NCPA - National Center for Policy Analysis


November 30, 2007

Government policies around the pricing and reimbursement of prescription drugs in Canada do not produce lower costs for Canadians compared to Americans, according to a new study by Brett Skinner, Director of Health, Pharmaceutical and Insurance Policy Research, and Mare Rovere, a policy analyst, at the Fraser Institute.

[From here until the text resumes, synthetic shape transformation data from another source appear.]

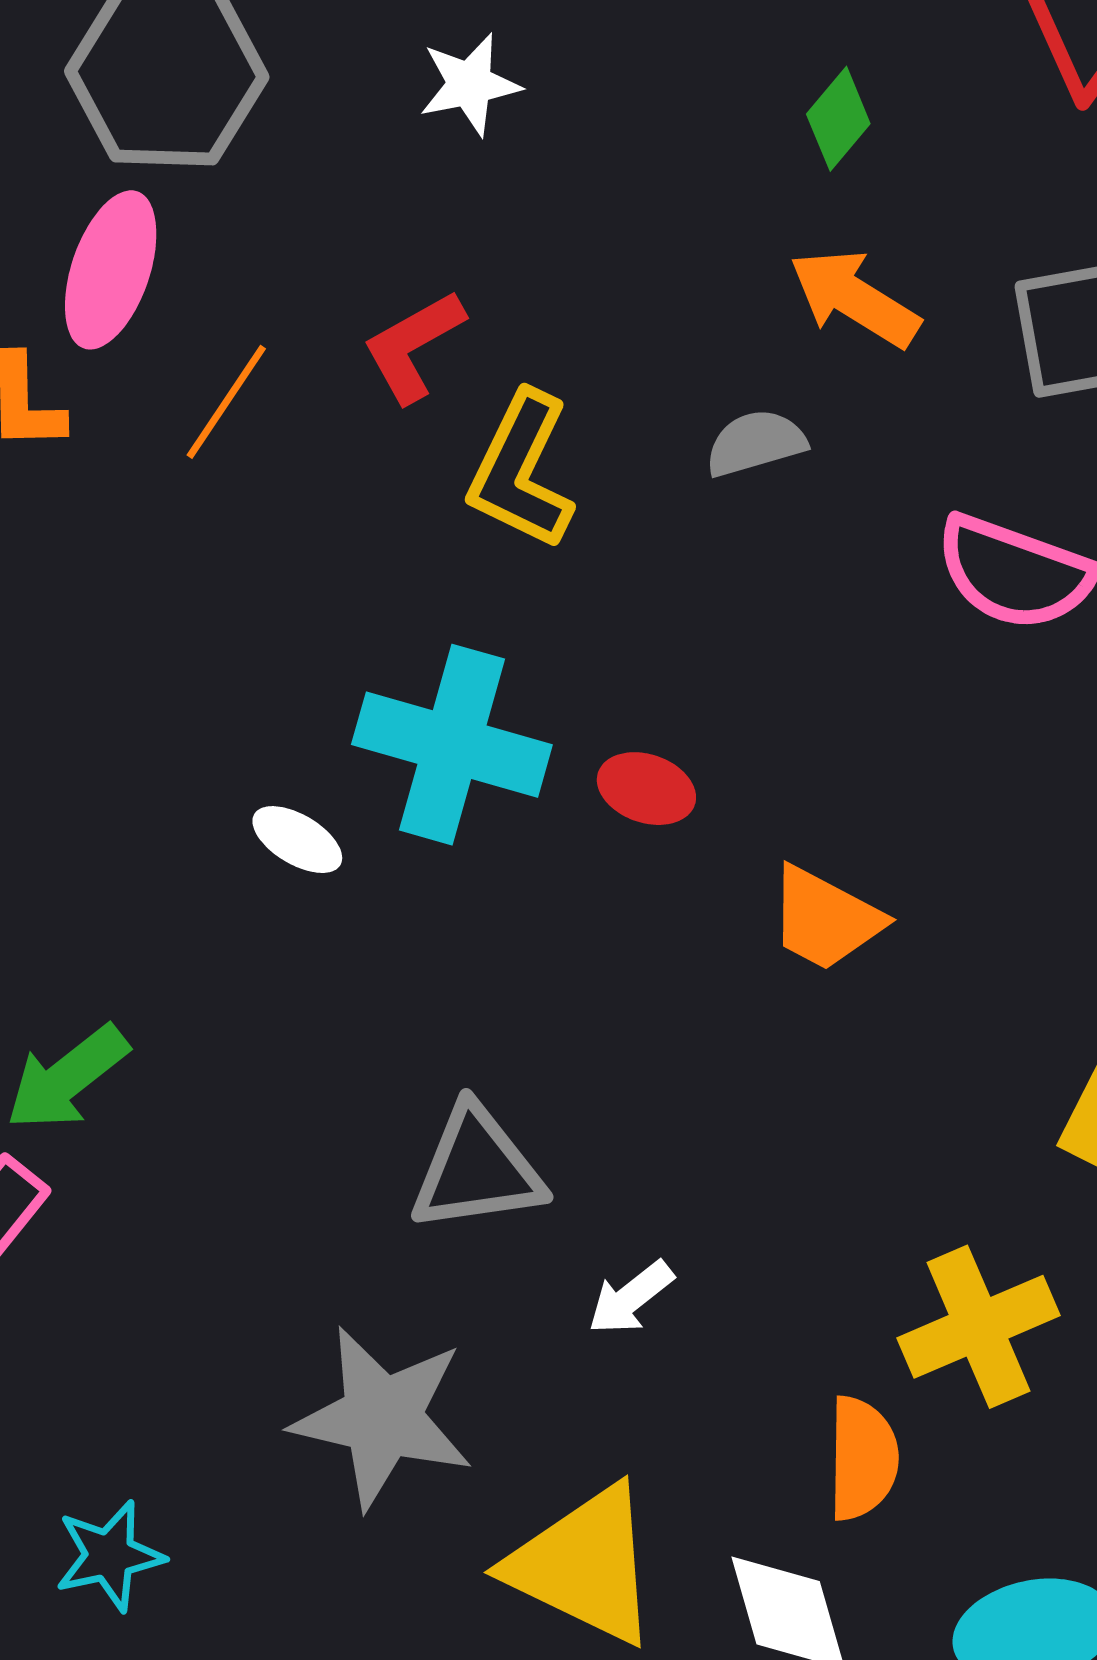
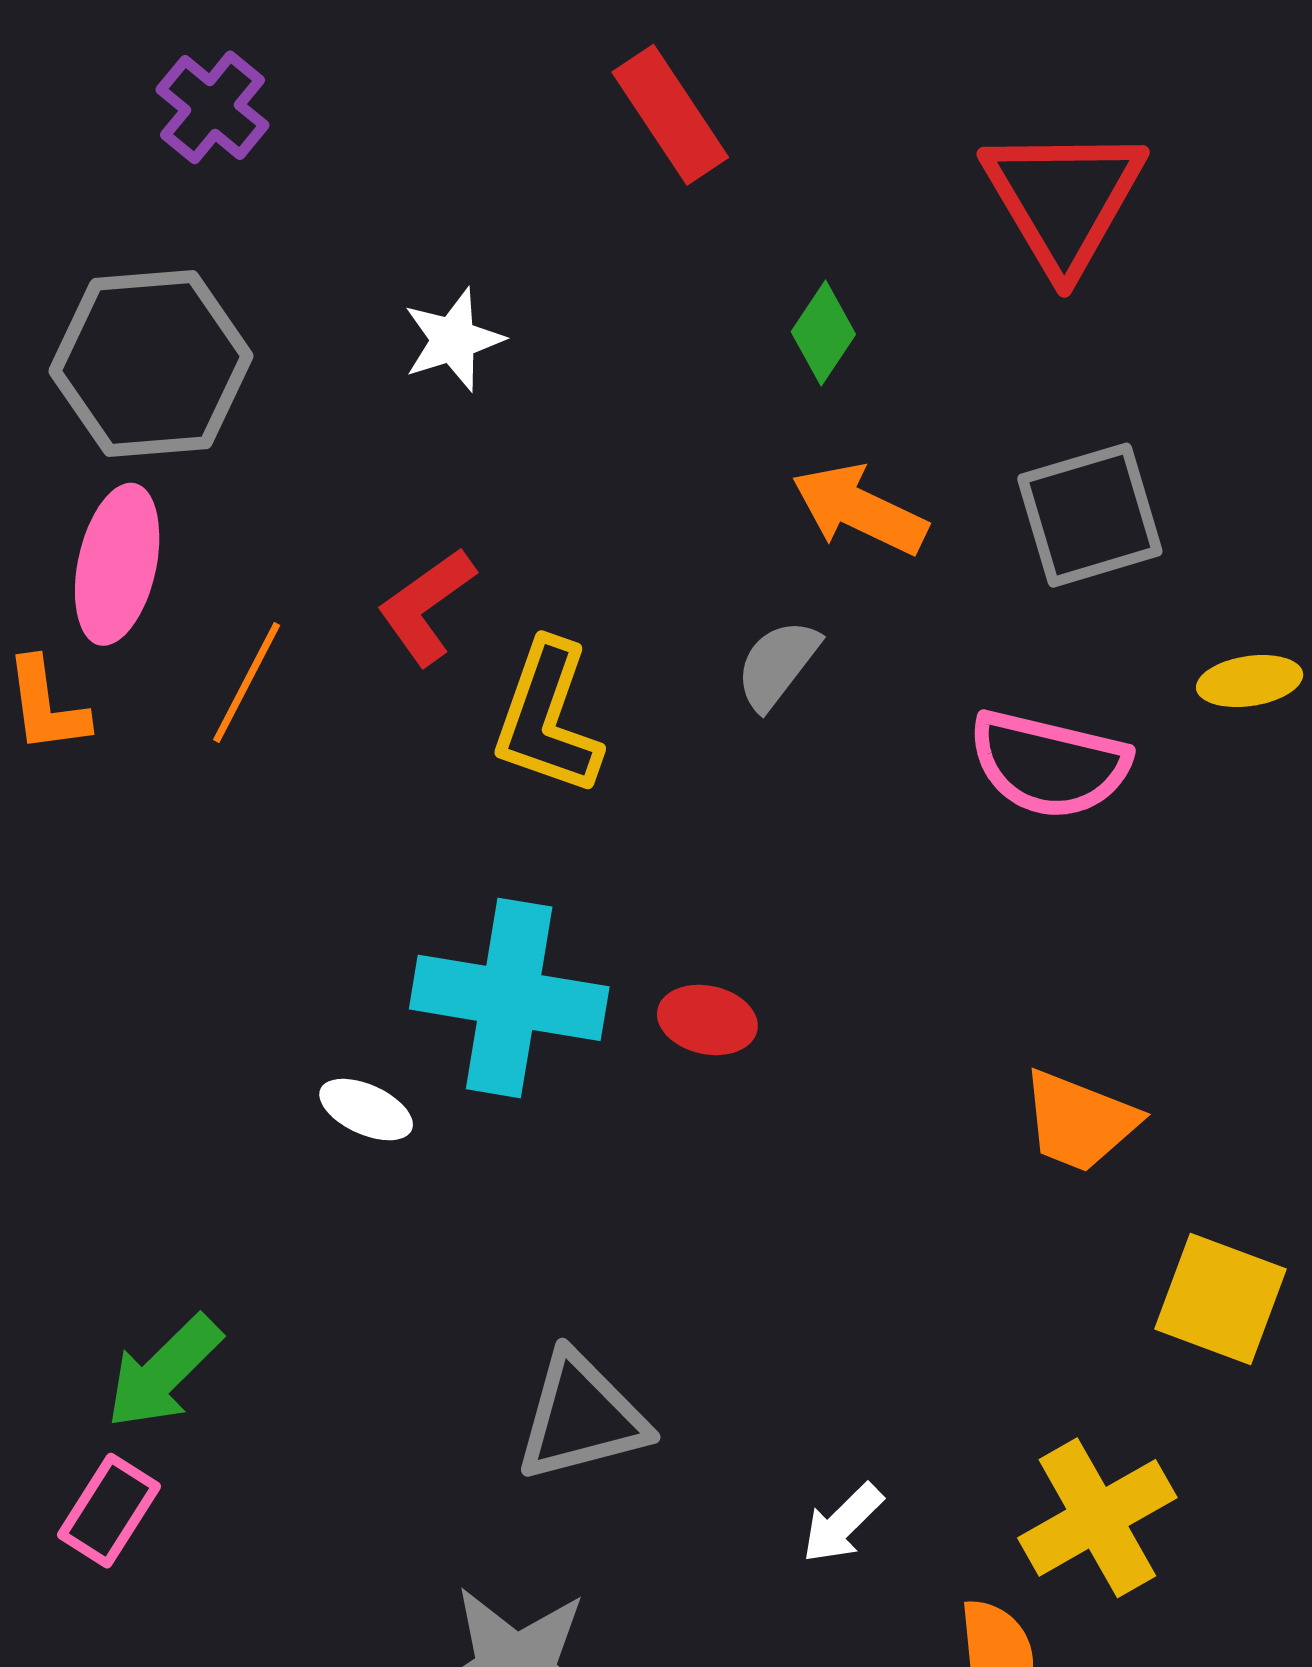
gray semicircle: (756, 443) -> (777, 664), turned -30
orange trapezoid: (825, 919) -> (1079, 1121), moved
white arrow: (631, 1298) -> (842, 1523), moved

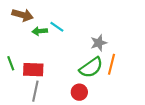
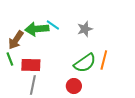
brown arrow: (23, 15) -> (16, 40), moved, turned 108
green arrow: (40, 31) -> (37, 29), size x1.6
gray star: (99, 43) -> (85, 29), moved

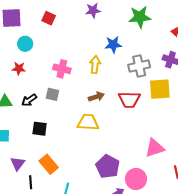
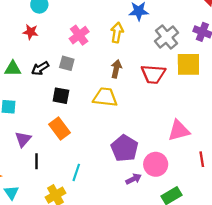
gray cross: (139, 66) -> (167, 37), turned -30
pink cross: (62, 69) -> (79, 35), turned 36
brown arrow: (96, 97) -> (116, 69), turned -63
black square: (40, 129) -> (61, 96), moved
orange rectangle: (49, 164) -> (60, 128), moved

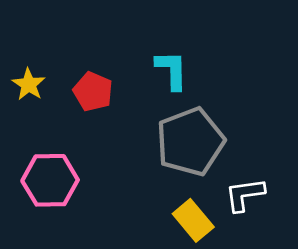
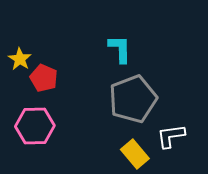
red pentagon: (93, 92) -> (44, 78), moved

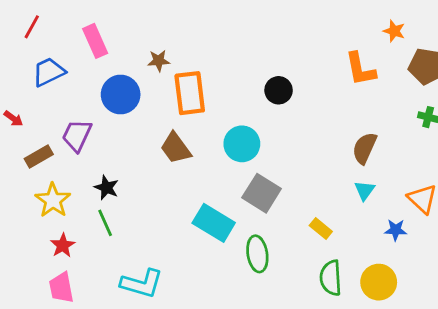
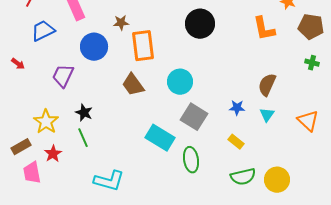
black circle: (279, 90) -> (200, 24), moved, size x1.5
brown rectangle: (39, 157) -> (21, 147), moved
blue star: (396, 230) -> (237, 108), moved
green semicircle: (331, 278) -> (243, 177), turned -100
pink trapezoid: (61, 288) -> (32, 173), moved

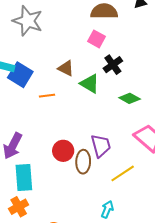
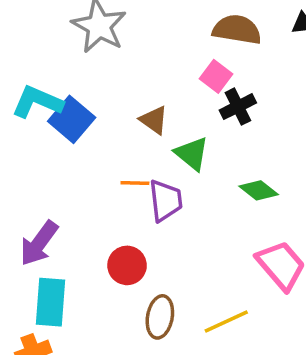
black cross: (113, 65) -> (238, 107), moved
orange line: (47, 96) -> (135, 183), moved
purple trapezoid: (101, 146) -> (166, 201), moved
brown ellipse: (83, 162) -> (160, 317), moved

According to the study's authors:

  • Prescription drug expenditures made up roughly the same percentage of income before taxes in both countries.
  • In Canada, per capita spending on prescription drugs was 1.5 per cent of per capita gross domestic product (GDP) compared to 1.6 per cent for Americans.
  • Per capita prescription drug expenditures were a slightly higher percentage of after-tax income in Canada than they were in the United States with Canadians spending 2.5 per cent of their personal disposable income (PDI) on prescription drugs compared to only 2.2 per cent for Americans.

Further, the results cannot be explained by differences in the number of prescriptions taken by Canadians and Americans. The study found that the number of prescriptions dispensed per capita in each country is approximately the same. In 2006, 13 prescriptions were dispensed per person in Canada versus 12.3 prescriptions per person in the United States.

One reason for high drug prices in Canada is that generic drugs are more than double U.S. prices for identical drugs, say the authors, due to government policies that shield retail pharmacies and generic drug manufacturers from competitive market forces that would naturally put downward pressure on generic drug prices.

Brett Skinner and Mark Rovere, "Government drug policies in Canada offer no cost advantage over U.S. drug policies," Fraser Institute, November 26, 2007.